Intanto, fuori, imperversava una grandinata epica ed improvvisa,, con un sole grande e dorato, ed un accenno di arcobaleno sul mare.
Tazza di caffè fumante, gatto nero sul tavolo a farmi compagnia, mentre lavoro al pc, ascoltando il cd di Nina Simone, in questi giorni sono estremamente felice e piena di energie, così piena di energie che riesco a fare più cose contemporaneamente.
Il resto della mattinata se n'è scivolata via con me che scrivevo al pc, perchè io sono quella dell'ultimo minuto, e rispetto sempre le scadenze, ma, mi ritrovo appunto, ad iniziare tardi e mai in anticipo; mentre allegramente cantavo le canzoni dei cartoni animati della mia infanzia, che, per chi non lo sapesse, sono quelle degli anni 90'...
E si, sto cantando anche adesso, perciò è altamente probabile che tra un sosrso di caffè ed una strofa io scriva qualche castroneria, non fateci caso, vogliatemi bene, e siate felici con me!

Dunque, non fa affatto freddo fuori, il sole splende, però c'è un vento assurdo, che in questi due giorni ha fatto più danni che altro, compreso il far troae, giuro, non sto scherzando, pesci vivi sul terrazzo di chi abita sul mare...
Quindi non è propriamente la giornata per uscire, e comunque qualcosa di caldo fa sempre piacere, sopratutto se è qualcosa che scalda anche le mani, che quando lavoro tanto al pc diventano fredde come dei ghiaccioli, e se è qualcosa che posso sorseggiare senza staccarmi dallo schermo allora tanto meglio.
Qualche giorno fa, per caso, mi sono imbattuta nel contest di Appetitosando, che esortava a preparare qualcosqa con la carne utilizzata per fare il brodo.
Perciò, come spesso accade, mi sono messa a pensare e ripensare, e, come sempre accade, più mi sforzo di giungere ad una conclusione, più me ne allontano, ormai l'ho capito, devo aspettare che mi si accenda la classica lampadina delle idee, altrimente non ci tolgo i piedi.
Quindi pensa, pensa e ripensa, alla fine l'idea di preparare un rollè mi è caduta dal cielo, o meglio, l'ho vista non appena la lampadina delle idee, si, proprio quella che viene disegnata nei fumetti, si è accesa dentro, o sopra la mia testa, comunque è immaginaria, non è che ha molto senso arrovellarsi su dove stia, l'importante è che ci sia, che funga e che si accenda.
Troppo caffè mi sa...
L'idea a quel punto era ben chiara, ero partita con il voler realizzare un patè, perchè la carne bollita, sopratutto quella di pollo, dopo la cottura diventa saporita, scioglievole e quasi cremosa, però volevo che diventasse qualcosa di particolare, quasi un piatto unico, una sorta di antipasto insolito, accompagnato da una salsa, da sapori e consistenze diverse, quasi un gioco di sapori, da servie accompagnato con piccoli crostini, grissini e mini-bruschette, e così è stato, è nato "il prato".

Il Prato


Sopra uno specchio di delicata salsa verde alla borragine, un profumato rollè di patè di pollo cotto sottovuoto e farcito con morbide castagne e succulenta salsiccia, il tutto avvolto da una crosta saporita e croccante.
Ad impreziosire il tutto, del saporitissimo e scoppiettante caviale di consommè.
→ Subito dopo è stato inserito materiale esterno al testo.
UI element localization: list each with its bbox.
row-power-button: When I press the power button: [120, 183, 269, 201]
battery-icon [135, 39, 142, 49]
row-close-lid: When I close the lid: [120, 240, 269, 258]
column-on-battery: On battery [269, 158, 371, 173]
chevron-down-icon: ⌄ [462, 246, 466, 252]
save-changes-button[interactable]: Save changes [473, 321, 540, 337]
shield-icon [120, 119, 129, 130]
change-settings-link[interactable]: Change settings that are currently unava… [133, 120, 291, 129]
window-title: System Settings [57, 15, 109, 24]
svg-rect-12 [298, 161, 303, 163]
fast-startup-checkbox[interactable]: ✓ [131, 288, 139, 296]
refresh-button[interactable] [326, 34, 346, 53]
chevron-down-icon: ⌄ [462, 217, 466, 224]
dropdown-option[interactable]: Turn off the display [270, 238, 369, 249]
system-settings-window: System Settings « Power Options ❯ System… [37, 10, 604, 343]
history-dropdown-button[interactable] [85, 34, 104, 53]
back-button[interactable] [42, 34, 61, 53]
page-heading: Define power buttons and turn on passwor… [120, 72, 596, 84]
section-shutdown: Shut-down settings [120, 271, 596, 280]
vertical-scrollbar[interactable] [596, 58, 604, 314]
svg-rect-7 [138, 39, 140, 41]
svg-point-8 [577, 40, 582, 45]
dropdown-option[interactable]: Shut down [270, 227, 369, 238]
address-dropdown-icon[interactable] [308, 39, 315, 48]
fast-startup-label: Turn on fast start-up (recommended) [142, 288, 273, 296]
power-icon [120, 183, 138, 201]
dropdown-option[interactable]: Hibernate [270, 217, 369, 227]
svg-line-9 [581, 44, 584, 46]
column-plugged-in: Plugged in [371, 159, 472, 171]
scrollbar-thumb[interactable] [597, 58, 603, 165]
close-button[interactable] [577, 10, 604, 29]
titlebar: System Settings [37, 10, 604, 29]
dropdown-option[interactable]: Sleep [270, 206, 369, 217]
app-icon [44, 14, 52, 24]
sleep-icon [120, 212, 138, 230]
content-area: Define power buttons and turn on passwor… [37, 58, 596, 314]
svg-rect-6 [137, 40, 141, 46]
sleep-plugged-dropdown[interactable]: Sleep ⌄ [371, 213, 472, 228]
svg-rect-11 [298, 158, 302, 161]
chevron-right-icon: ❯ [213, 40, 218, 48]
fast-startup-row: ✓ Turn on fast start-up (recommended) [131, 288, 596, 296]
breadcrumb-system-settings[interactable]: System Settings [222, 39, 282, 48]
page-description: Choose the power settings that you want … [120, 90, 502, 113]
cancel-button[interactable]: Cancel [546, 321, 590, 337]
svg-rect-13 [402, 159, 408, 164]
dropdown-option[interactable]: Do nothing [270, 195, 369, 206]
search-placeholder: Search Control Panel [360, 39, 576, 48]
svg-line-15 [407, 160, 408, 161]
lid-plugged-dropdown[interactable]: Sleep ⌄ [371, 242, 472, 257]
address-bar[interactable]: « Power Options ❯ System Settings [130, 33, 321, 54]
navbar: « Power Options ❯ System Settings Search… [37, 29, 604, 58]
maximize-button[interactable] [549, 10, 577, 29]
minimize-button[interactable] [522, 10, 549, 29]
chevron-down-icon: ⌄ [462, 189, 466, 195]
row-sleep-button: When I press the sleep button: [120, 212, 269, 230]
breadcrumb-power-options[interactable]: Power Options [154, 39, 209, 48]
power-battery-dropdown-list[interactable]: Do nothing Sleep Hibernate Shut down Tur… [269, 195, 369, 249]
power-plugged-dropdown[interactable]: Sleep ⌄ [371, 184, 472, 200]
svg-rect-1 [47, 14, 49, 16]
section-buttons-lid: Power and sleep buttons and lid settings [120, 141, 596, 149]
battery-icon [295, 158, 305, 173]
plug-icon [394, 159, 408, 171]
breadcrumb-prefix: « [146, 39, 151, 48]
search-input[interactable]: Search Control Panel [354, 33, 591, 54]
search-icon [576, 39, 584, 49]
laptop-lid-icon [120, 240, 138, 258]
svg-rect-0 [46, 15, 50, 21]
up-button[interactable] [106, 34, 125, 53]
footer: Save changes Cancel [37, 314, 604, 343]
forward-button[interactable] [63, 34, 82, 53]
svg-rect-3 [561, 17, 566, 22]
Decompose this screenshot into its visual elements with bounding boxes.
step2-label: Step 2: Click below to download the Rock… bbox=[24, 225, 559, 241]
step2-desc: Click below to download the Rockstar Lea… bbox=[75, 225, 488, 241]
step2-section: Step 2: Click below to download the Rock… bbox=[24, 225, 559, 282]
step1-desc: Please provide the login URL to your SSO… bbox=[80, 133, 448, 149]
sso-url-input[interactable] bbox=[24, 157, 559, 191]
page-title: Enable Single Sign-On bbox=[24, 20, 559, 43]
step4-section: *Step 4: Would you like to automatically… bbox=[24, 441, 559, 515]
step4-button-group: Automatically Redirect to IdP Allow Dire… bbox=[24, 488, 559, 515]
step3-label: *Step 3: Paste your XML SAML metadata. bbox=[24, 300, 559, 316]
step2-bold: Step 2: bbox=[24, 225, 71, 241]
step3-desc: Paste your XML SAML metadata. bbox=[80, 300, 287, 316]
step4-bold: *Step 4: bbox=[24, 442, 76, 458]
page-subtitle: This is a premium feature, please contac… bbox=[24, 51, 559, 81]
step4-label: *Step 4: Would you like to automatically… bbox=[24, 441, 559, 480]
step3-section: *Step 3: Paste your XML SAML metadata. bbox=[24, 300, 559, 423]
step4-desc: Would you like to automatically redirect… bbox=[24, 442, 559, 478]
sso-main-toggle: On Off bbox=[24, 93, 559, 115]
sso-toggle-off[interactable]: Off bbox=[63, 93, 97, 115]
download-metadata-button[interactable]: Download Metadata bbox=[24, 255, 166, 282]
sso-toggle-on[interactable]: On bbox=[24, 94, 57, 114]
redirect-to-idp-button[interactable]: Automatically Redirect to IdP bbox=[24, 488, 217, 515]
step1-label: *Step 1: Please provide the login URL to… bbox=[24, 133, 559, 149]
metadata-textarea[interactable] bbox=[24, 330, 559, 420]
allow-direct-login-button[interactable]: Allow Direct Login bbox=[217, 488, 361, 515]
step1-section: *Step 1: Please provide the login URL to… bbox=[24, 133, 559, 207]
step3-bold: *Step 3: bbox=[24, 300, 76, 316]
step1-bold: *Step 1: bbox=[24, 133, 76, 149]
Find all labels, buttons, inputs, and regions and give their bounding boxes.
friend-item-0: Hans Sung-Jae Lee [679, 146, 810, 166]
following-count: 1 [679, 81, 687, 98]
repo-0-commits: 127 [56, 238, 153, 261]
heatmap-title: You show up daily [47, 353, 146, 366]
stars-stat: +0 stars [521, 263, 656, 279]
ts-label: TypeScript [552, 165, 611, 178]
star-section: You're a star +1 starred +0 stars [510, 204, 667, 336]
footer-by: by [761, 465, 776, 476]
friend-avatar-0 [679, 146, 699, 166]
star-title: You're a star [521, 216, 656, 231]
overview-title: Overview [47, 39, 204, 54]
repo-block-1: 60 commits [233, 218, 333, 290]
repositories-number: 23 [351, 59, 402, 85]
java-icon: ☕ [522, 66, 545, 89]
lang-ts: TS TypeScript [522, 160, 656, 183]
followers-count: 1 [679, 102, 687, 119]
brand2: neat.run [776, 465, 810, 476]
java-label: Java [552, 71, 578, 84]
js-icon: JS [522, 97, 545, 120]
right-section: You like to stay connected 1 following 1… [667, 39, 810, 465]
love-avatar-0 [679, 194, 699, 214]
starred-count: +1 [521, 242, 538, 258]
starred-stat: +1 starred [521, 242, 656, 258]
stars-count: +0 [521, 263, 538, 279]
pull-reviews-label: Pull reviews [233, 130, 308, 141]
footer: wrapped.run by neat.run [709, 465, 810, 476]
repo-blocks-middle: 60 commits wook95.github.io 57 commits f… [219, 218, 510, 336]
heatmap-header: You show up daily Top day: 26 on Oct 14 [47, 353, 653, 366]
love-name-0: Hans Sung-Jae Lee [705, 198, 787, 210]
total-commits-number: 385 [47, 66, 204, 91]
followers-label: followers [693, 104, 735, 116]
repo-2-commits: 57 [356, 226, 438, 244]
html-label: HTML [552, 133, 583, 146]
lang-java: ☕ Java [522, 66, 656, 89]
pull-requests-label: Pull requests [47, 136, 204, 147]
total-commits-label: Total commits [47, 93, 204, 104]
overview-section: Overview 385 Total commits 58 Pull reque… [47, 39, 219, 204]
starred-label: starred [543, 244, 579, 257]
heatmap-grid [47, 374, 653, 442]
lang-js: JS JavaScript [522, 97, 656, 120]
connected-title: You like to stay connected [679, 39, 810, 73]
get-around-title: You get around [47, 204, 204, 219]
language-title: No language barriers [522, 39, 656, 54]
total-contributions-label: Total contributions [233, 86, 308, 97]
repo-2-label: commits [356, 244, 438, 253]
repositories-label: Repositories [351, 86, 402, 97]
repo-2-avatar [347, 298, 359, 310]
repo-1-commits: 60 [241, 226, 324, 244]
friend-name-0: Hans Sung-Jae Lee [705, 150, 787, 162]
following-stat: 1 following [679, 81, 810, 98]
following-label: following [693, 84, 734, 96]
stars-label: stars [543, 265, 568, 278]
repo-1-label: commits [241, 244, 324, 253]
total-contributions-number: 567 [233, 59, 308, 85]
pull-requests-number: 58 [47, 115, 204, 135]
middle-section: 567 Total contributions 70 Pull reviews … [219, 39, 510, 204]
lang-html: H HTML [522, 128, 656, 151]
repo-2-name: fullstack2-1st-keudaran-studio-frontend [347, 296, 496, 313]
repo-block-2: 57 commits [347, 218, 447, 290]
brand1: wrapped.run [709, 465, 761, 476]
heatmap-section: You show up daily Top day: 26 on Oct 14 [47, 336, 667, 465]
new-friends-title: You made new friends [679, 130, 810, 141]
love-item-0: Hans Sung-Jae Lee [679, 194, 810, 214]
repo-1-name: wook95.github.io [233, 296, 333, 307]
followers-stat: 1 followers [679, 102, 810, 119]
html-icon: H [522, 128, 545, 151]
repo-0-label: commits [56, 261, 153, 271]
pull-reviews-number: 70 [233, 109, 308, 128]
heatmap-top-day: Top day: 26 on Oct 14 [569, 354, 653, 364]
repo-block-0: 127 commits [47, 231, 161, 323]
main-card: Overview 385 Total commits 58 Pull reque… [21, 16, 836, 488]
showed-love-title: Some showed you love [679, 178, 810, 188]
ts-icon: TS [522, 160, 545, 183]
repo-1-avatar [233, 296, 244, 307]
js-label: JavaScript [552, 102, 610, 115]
Per il Rollè di Patè di Pollo


Abbiate cura di spellare il pollo prima di lessarlo, otterrete così anche un brodo più leggero e meno grasso.

1 pollo di circa 1 kg
100 g di pane secco
sale
pepe nero
1 cucchiaio di fumo liquido per conferire un aroma affumicato, oppure, in alternativa, 150 g di prosciutto cotto arrosto.
mostarda di castagne
200 g di salsiccia
1 mazzetto di prezzemolo
1 albume

Disossate accuratamente il pollo lessato, frullatelo nel robot a lame fino ad ottenere una crema, unendo l'albume, il pane secco precedentemente ammollato nel brodo, il fumo liquido oppure il prosciutto cotto arrosto.
Salate e pepate.

Su uno strato di carta velina disponete la pelle del pollo, con cura, quindi spalmatevi sopra il patè ottenuto.
Al centro disponetevi un trito di salsiccia, prezzemolo e mostarda di castagne, il tutto ben pepato, avvolgete con cura nella pelle fino ad ottenere un salsicciotto, quindi trasferite sottovuoto.
Cuocetelo a bagno in acqua 65° per 1 ora.
Una volta messo sottovuoto e cotto, potrete conservarlo in frigorifero per una settimana senza problemi, il sottovuoto vi da la possibilità di preparare questo rollè in anticipo, per poi rosolarlo e renderlo croccante almomento in cui si presenteranno ospiti.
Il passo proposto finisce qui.